Being “Friends” With Your Employees on Social Media Is Not Just a Bad Idea, It May be Unlawful Under Arkansas Law
Given the rapid evolution of social media, navigating through social media-related employment issues is oftentimes unchartered territory for employers. In 2013, Governor Beebe signed into law Act 1480, which offers guidance as to what an employer can and cannot do with respect to an employee’s personal social media account.
Act 1480 is enforced by the Arkansas Department of Labor and applies to all employers. Act 1480 prohibits an employer from requiring, requesting, suggesting, or causing a current or prospective employee to (1) disclose the username and password for his/her social media account; (2) add an employee, supervisor, or administrator to a list or contacts associated with his/her social media account; or (3) change the privacy settings associated with his/her social media account. It is also unlawful for an employer to retaliate against an applicant or employee for refusing to comply with any of these prohibited acts.
There are certain exceptions to Act 1480. For instance, the law applies only to an employee’s personal social media account (e.g., Facebook, Twitter, LinkedIn, Instagram, blog or podcast), so any social media account opened at the request of an employer, provided by an employer, or created on behalf of or for the benefit of an employer is not covered by Act 1480. Additionally, if a personal social media account is relevant to the investigation of an employee’s alleged violation of law or written employment policy, an employer may obtain and use the employee’s login information for the limited purpose of investigating those allegations.
It is also worth noting that, if an employer inadvertently receives an employee’s account username, password, or other login information through an employer-provided electronic device or a network monitoring system, the employer will not be liable under Act 1480 as long as the employer does not use the information to gain access to the employee’s social media account.

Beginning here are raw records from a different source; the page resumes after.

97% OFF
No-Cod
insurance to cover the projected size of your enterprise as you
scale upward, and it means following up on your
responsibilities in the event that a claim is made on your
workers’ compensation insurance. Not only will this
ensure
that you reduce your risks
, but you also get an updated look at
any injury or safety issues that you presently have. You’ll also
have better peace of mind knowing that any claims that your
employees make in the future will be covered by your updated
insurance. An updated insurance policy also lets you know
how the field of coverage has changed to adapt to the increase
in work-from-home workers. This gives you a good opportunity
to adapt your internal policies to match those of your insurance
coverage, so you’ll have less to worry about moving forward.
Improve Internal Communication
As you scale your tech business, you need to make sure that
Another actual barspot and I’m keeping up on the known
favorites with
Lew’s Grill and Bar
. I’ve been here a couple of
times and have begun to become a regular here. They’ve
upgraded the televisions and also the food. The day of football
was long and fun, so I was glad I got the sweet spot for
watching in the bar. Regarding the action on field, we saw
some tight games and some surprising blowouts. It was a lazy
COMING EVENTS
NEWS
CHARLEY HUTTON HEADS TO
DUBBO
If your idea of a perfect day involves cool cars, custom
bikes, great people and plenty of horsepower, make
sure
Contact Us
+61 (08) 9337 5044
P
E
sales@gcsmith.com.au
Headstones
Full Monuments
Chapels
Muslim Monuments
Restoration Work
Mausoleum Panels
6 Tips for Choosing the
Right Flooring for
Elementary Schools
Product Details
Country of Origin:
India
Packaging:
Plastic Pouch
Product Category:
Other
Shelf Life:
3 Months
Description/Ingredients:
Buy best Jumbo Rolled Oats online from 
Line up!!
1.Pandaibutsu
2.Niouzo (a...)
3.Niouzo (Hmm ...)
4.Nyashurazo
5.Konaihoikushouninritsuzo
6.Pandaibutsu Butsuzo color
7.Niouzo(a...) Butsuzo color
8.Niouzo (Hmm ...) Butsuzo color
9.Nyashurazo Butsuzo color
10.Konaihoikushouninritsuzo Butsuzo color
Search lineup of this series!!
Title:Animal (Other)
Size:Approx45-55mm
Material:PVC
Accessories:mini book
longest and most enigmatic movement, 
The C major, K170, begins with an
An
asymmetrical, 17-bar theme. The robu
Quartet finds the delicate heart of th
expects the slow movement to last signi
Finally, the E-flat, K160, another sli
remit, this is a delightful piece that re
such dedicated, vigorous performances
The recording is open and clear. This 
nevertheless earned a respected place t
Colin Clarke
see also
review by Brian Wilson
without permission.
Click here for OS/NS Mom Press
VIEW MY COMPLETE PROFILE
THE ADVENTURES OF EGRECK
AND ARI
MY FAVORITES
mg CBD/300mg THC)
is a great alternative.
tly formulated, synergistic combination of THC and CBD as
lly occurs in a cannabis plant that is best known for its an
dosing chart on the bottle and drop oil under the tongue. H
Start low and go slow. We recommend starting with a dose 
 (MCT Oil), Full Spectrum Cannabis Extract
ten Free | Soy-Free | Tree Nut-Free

Finally, Act 1480 does not prohibit employers from viewing information about a current or prospective employee that is publicly available on the Internet, but managers should generally avoid doing so for the same reason why managers should not be “friends” with employees on Facebook or other social media sites—i.e., the potential exposure to information that managers do not need to know about their employees. In fact, given the enactment of Act 1480, managers who are currently “friends” or otherwise connected with their employees on social media may want to reconsider those connections. At a minimum, though, employers should take a close look at their social media policies to ensure they comply with Act 1480.